AtDTDA: [38] p. 1077 "We're in Hell, you know"
robinlandseadel at comcast.net
robinlandseadel at comcast.net
Mon Aug 11 10:16:33 CDT 2008
"Yash" & Dally drift off into some sort of pre-marriage polymorphously perverse
fantasy-land:
"We about to do something stupid here?" one of them
would ask after a while.
"Sure hope so," the other would reply.
Policarpe hails Dally, emerging from back in the middle of the book over in
Belgium:
"We're in Hell, you know," he said conversationally.
"Everybody thinks we're finally out of there," she said.
A shrug. "The world came to an end in 1914. Like the
mindless dead, who don't know they're dead, we are as
little aware as they of having been in Hell ever since that
terrible August."
>From the Cornell University Press blurb for:
REHEARSALS
The German Army in Belgium, August 1914
Jeff Lipkes
People screamed, cried, and groaned. Above the tumult I
could distinguish the voices of small children. All this time
the soldiers were singing. . . . Sometime after the first salvo,
there was another round of fire and, once again, I was not
hit.

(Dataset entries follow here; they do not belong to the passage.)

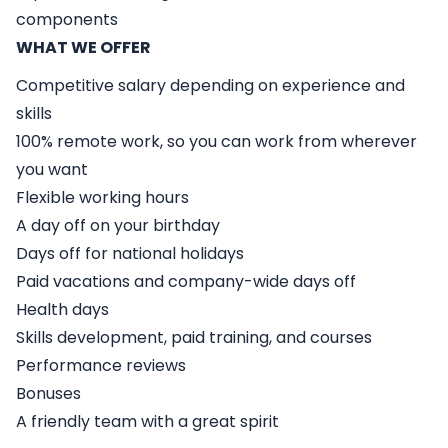
components
WHAT WE OFFER
Competitive salary depending on experience and
skills
100% remote work, so you can work from wherever
you want
Flexible working hours
A day off on your birthday
Days off for national holidays
Paid vacations and company-wide days off
Health days
Skills development, paid training, and courses
Performance reviews
Bonuses
A friendly team with a great spirit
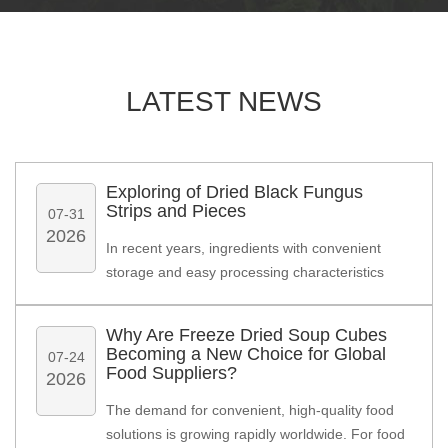
LATEST
NEWS
Exploring of Dried Black Fungus
Strips and Pieces
07-31
2026
In recent years, ingredients with convenient
storage and easy processing characteristics
have attracted increasing attention from food
manufacturers. Among various dried
Why Are Freeze Dried Soup Cubes
ingredients, Dried Black Fungus has become a
Becoming a New Choice for Global
07-24
practical option for companies developing
Food Suppliers?
2026
instant meals, packaged foods, and Asian-
The demand for convenient, high-quality food
inspired food products.
solutions is growing rapidly worldwide. For food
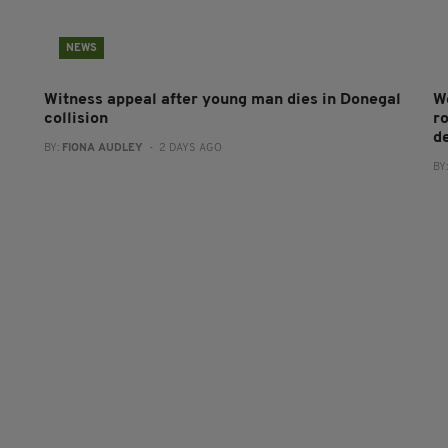
NEWS
Witness appeal after young man dies in Donegal
W
collision
r
d
BY:
FIONA AUDLEY
- 2 DAYS AGO
BY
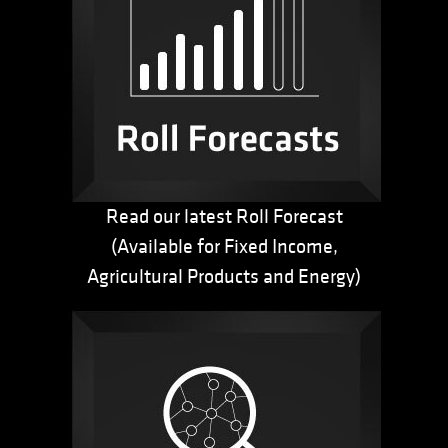
Read our latest Roll Forecast
(Available for Fixed Income,
Agricultural Products and Energy)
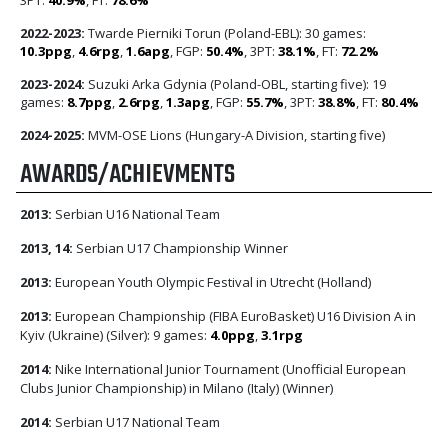
2022-2023:
Twarde Pierniki Torun (Poland-EBL): 30 games:
10.3ppg
,
4.6rpg
,
1.6apg
, FGP:
50.4%
, 3PT:
38.1%
, FT:
72.2%
2023-2024:
Suzuki Arka Gdynia (Poland-OBL, starting five): 19
games:
8.7ppg
,
2.6rpg
,
1.3apg
, FGP:
55.7%
, 3PT:
38.8%
, FT:
80.4%
2024-2025:
MVM-OSE Lions (Hungary-A Division, starting five)
AWARDS/ACHIEVMENTS
2013:
Serbian U16 National Team
2013, 14:
Serbian U17 Championship Winner
2013:
European Youth Olympic Festival in Utrecht (Holland)
2013:
European Championship (FIBA EuroBasket) U16 Division A in
Kyiv (Ukraine) (Silver): 9 games:
4.0ppg
,
3.1rpg
2014:
Nike International Junior Tournament (Unofficial European
Clubs Junior Championship) in Milano (Italy) (Winner)
2014:
Serbian U17 National Team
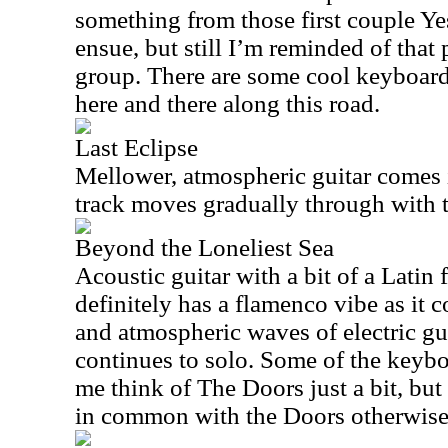
something from those first couple Y
ensue, but still I’m reminded of that 
group. There are some cool keyboard
here and there along this road.
Last Eclipse
Mellower, atmospheric guitar comes i
track moves gradually through with
Beyond the Loneliest Sea
Acoustic guitar with a bit of a Latin f
definitely has a flamenco vibe as it 
and atmospheric waves of electric gui
continues to solo. Some of the keyb
me think of The Doors just a bit, but t
in common with the Doors otherwise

After this I heard fewer cries, save from time to time a
small child calling its mother.”—Félix Bourdon, survivor of a
mass execution in Dinant, Belgium
In August 1914, without any legitimate pretext, German soldiers
killed nearly 6,000 Belgian noncombatants, including women and
children, and burned some 25,000 homes and other buildings.
Rehearsals is the first book to provide a detailed narrative history
of the German invasion of Belgium as it affected civilians. Based
on extensive eyewitness testimony, the book chronicles events
in and around the towns of Liège, Aarschot, Andenne, Tamines,
Dinant, and Leuven, where the worst of the German depredations
occurred. Accounts of the killing, looting, and arson have long
been dismissed as “atrocity propaganda,” particularly in the
United Kingdom and the United States. Rehearsals examines
the campaign by revisionists that led to voluminous and compelling
testimony about German war crimes being discredited.
Recently, the case has been made that the violence that came
to a peak between August 19 and August 26, 1914, was the result
of a spontaneous outbreak of German paranoia about civilian
sharpshooters. In Rehearsals, Jeff Lipkes offers compelling
evidence that the executions were in fact part of a deliberate
campaign of terrorism ordered by military authorities. In his
shocking account of events that have been largely overlooked
by historians of World War I, Lipkes commemorates the
heroism as well as the suffering of the Belgian victims of
German aggression.
http://www.cornellpress.cornell.edu/cup_detail.taf?ti_id=4865
Rehearsals for the Death Camps. Mechanized death. The phrase
Like the mindless dead, who don't know they're dead. . . .
echos the Thanatoids in Vineland.
Policarpe cannot trust his eyes:
"Hallucination, obviously. For a moment I thought I saw
your former husband."
Kit returns to Paris unexpectedly. Post-war, after spending some time
in Lwow, Kit runs into the "strangely possessed algebraist E. Percy Movay."